■ TASK BRIEF ■
Your answer must be an exact copy of the records below, with no pictures in it.

______________________________

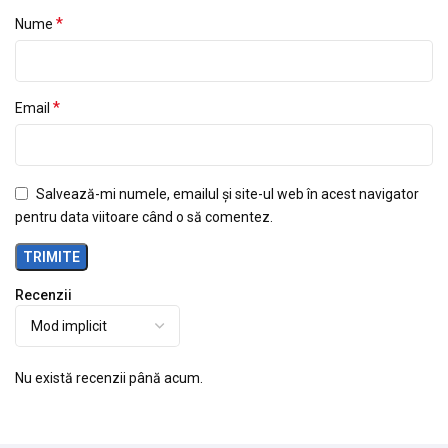
*
Nume
*
Email
Salvează-mi numele, emailul și site-ul web în acest navigator
pentru data viitoare când o să comentez.
Recenzii
Nu există recenzii până acum.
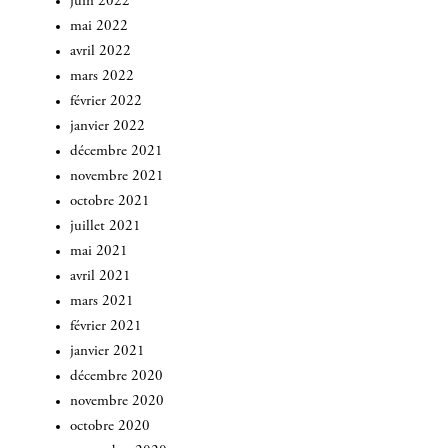
juin 2022
INSCRIVEZ-VOUS
mai 2022
avril 2022
mars 2022
février 2022
janvier 2022
décembre 2021
novembre 2021
octobre 2021
juillet 2021
mai 2021
avril 2021
mars 2021
février 2021
janvier 2021
décembre 2020
novembre 2020
octobre 2020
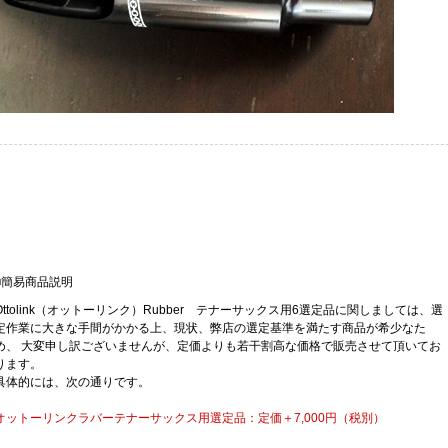
■簡易商品説明
Ottolink（オットーリンク）Rubber テナーサックス用6選定品に関しましては、選
定作業に大きな手間がかかる上、現状、弊店の選定基準を満たす商品が希少なた
め、 大変申し訳ございませんが、定価よりも若干割高な価格で販売させて頂いてお
ります。
具体的には、次の通りです。
オットーリンクラバーテナーサックス用選定品：定価＋7,000円（税別）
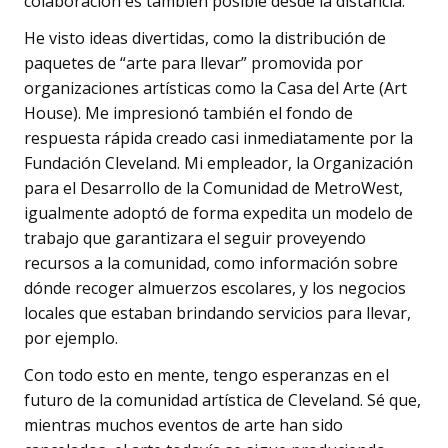
colaboración es también posible desde la distancia.
He visto ideas divertidas, como la distribución de
paquetes de “arte para llevar” promovida por
organizaciones artísticas como la Casa del Arte (Art
House). Me impresionó también el fondo de
respuesta rápida creado casi inmediatamente por la
Fundación Cleveland. Mi empleador, la Organización
para el Desarrollo de la Comunidad de MetroWest,
igualmente adoptó de forma expedita un modelo de
trabajo que garantizara el seguir proveyendo
recursos a la comunidad, como información sobre
dónde recoger almuerzos escolares, y los negocios
locales que estaban brindando servicios para llevar,
por ejemplo.
Con todo esto en mente, tengo esperanzas en el
futuro de la comunidad artística de Cleveland. Sé que,
mientras muchos eventos de arte han sido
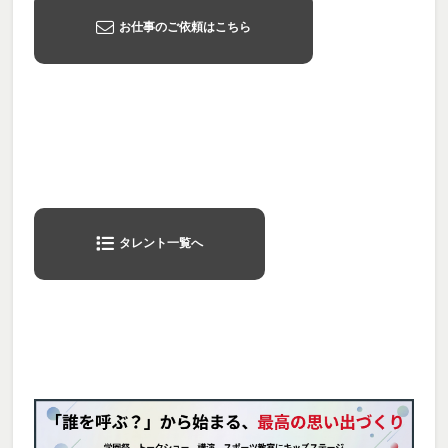
お仕事のご依頼はこちら
タレント一覧へ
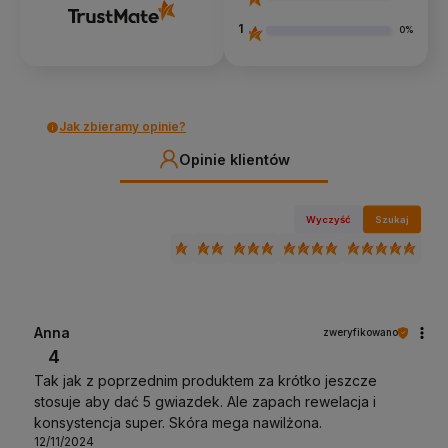
1
0%
Jak zbieramy opinie?
Opinie klientów
Wyczyść
Szukaj
Anna
zweryfikowano
4
Tak jak z poprzednim produktem za krótko jeszcze
stosuje aby dać 5 gwiazdek. Ale zapach rewelacja i
konsystencja super. Skóra mega nawilżona.
12/11/2024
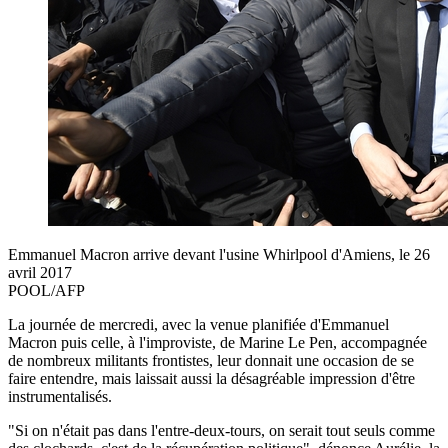
Emmanuel Macron arrive devant l'usine Whirlpool d'Amiens, le 26
avril 2017
POOL/AFP
La journée de mercredi, avec la venue planifiée d'Emmanuel
Macron puis celle, à l'improviste, de Marine Le Pen, accompagnée
de nombreux militants frontistes, leur donnait une occasion de se
faire entendre, mais laissait aussi la désagréable impression d'être
instrumentalisés.
"Si on n'était pas dans l'entre-deux-tours, on serait tout seuls comme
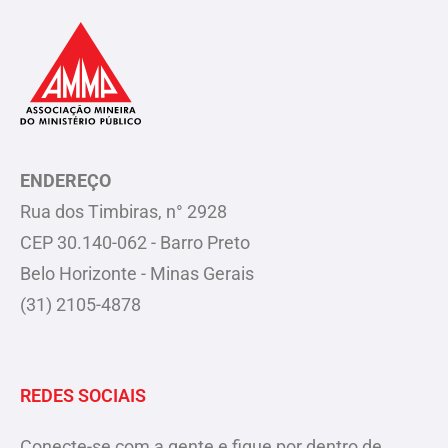
ENDEREÇO
Rua dos Timbiras, n° 2928
CEP 30.140-062 - Barro Preto
Belo Horizonte - Minas Gerais
(31) 2105-4878
REDES SOCIAIS
Conecte-se com a gente e fique por dentro de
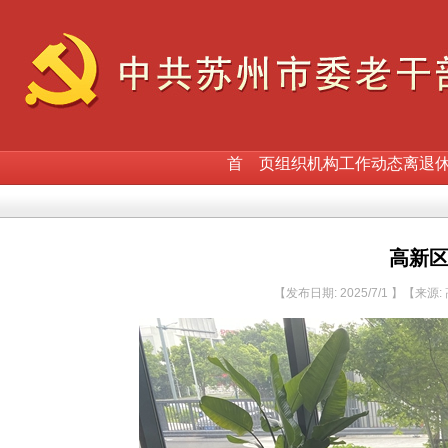
首 页
组织机构
工作动态
离退
高新
【发布日期: 2025/7/1 】【来源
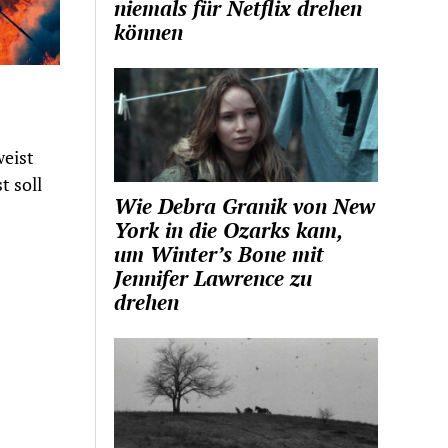
niemals für Netflix drehen
können
weist
t soll
Wie Debra Granik von New
York in die Ozarks kam,
um Winter’s Bone mit
Jennifer Lawrence zu
drehen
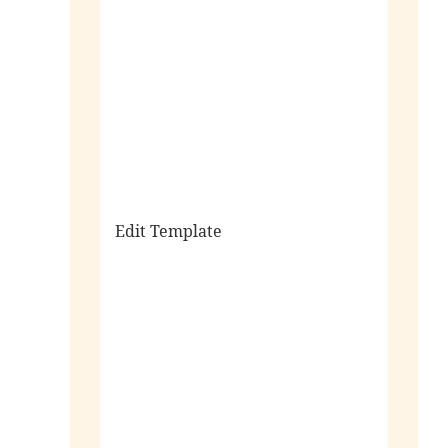
sale
Edit Template
alle horloges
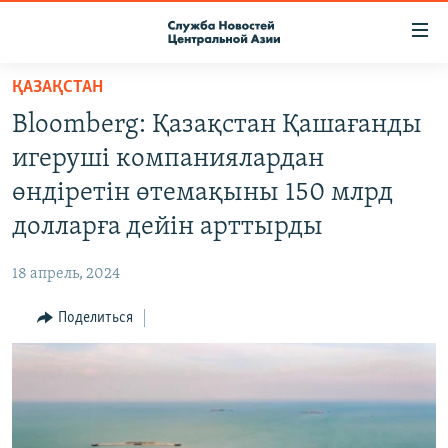
Ссылки
доступа
Вернуться
ҚАЗАҚСТАН
к
О ПРОЕКТЕ
Bloomberg: Қазақстан Қашағанды
основному
ПОДПИСКА
содержанию
игеруші компаниялардан
КОНТАКТЫ
Вернутся
өндіретін өтемақыны 150 млрд
к
RFE/RL ДИРЕКТ
долларға дейін арттырды
главной
НАСТОЯЩЕЕ ВРЕМЯ
навигации
18 апрель, 2024
Вернутся
МИГРАНТ МЕДИА
к
Поделиться
поиску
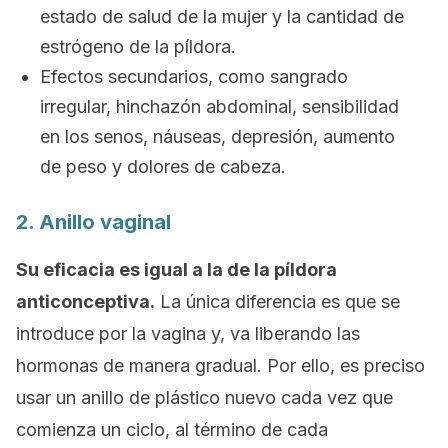
estado de salud de la mujer y la cantidad de
estrógeno de la píldora.
Efectos secundarios, como sangrado
irregular, hinchazón abdominal, sensibilidad
en los senos, náuseas, depresión, aumento
de peso y dolores de cabeza.
2. Anillo vaginal
Su eficacia es igual a la de la píldora
anticonceptiva.
La única diferencia es que se
introduce por la vagina y, va liberando las
hormonas de manera gradual. Por ello, es preciso
usar un anillo de plástico nuevo cada vez que
comienza un ciclo, al término de cada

______________________________

■ ANSWER TO THIS PROBLEM ■
*
Nume
*
Email
Salvează-mi numele, emailul și site-ul web în acest navigator
pentru data viitoare când o să comentez.
Recenzii
Nu există recenzii până acum.
juin 2022
INSCRIVEZ-VOUS
mai 2022
avril 2022
mars 2022
février 2022
janvier 2022
décembre 2021
novembre 2021
octobre 2021
juillet 2021
mai 2021
avril 2021
mars 2021
février 2021
janvier 2021
décembre 2020
novembre 2020
octobre 2020
■簡易商品説明
Ottolink（オットーリンク）Rubber テナーサックス用6選定品に関しましては、選
定作業に大きな手間がかかる上、現状、弊店の選定基準を満たす商品が希少なた
め、 大変申し訳ございませんが、定価よりも若干割高な価格で販売させて頂いてお
ります。
具体的には、次の通りです。
オットーリンクラバーテナーサックス用選定品：定価＋7,000円（税別）
colaboración es también posible desde la distancia.
He visto ideas divertidas, como la distribución de
paquetes de “arte para llevar” promovida por
organizaciones artísticas como la Casa del Arte (Art
House). Me impresionó también el fondo de
respuesta rápida creado casi inmediatamente por la
Fundación Cleveland. Mi empleador, la Organización
para el Desarrollo de la Comunidad de MetroWest,
igualmente adoptó de forma expedita un modelo de
trabajo que garantizara el seguir proveyendo
recursos a la comunidad, como información sobre
dónde recoger almuerzos escolares, y los negocios
locales que estaban brindando servicios para llevar,
por ejemplo.
Con todo esto en mente, tengo esperanzas en el
futuro de la comunidad artística de Cleveland. Sé que,
mientras muchos eventos de arte han sido
お仕事のご依頼はこちら
タレント一覧へ
1
0%
Jak zbieramy opinie?
Opinie klientów
Wyczyść
Szukaj
Anna
zweryfikowano
4
Tak jak z poprzednim produktem za krótko jeszcze
stosuje aby dać 5 gwiazdek. Ale zapach rewelacja i
konsystencja super. Skóra mega nawilżona.
12/11/2024
Emmanuel Macron arrive devant l'usine Whirlpool d'Amiens, le 26
avril 2017
POOL/AFP
La journée de mercredi, avec la venue planifiée d'Emmanuel
Macron puis celle, à l'improviste, de Marine Le Pen, accompagnée
de nombreux militants frontistes, leur donnait une occasion de se
faire entendre, mais laissait aussi la désagréable impression d'être
instrumentalisés.
"Si on n'était pas dans l'entre-deux-tours, on serait tout seuls comme
ENDEREÇO
Rua dos Timbiras, n° 2928
CEP 30.140-062 - Barro Preto
Belo Horizonte - Minas Gerais
(31) 2105-4878
REDES SOCIAIS
Conecte-se com a gente e fique por dentro de
首 页
组织机构
工作动态
离退
高新
【发布日期: 2025/7/1 】【来源
niemals für Netflix drehen
können
weist
t soll
Wie Debra Granik von New
York in die Ozarks kam,
um Winter’s Bone mit
Jennifer Lawrence zu
drehen
sale
Edit Template
alle horloges
Ссылки
доступа
Вернуться
ҚАЗАҚСТАН
к
О ПРОЕКТЕ
Bloomberg: Қазақстан Қашағанды
основному
ПОДПИСКА
содержанию
игеруші компаниялардан
КОНТАКТЫ
Вернутся
өндіретін өтемақыны 150 млрд
к
RFE/RL ДИРЕКТ
долларға дейін арттырды
главной
НАСТОЯЩЕЕ ВРЕМЯ
навигации
18 апрель, 2024
Вернутся
МИГРАНТ МЕДИА
к
Поделиться
поиску
estado de salud de la mujer y la cantidad de
estrógeno de la píldora.
Efectos secundarios, como sangrado
irregular, hinchazón abdominal, sensibilidad
en los senos, náuseas, depresión, aumento
de peso y dolores de cabeza.
2. Anillo vaginal
Su eficacia es igual a la de la píldora
anticonceptiva.
La única diferencia es que se
introduce por la vagina y, va liberando las
hormonas de manera gradual. Por ello, es preciso
usar un anillo de plástico nuevo cada vez que
comienza un ciclo, al término de cada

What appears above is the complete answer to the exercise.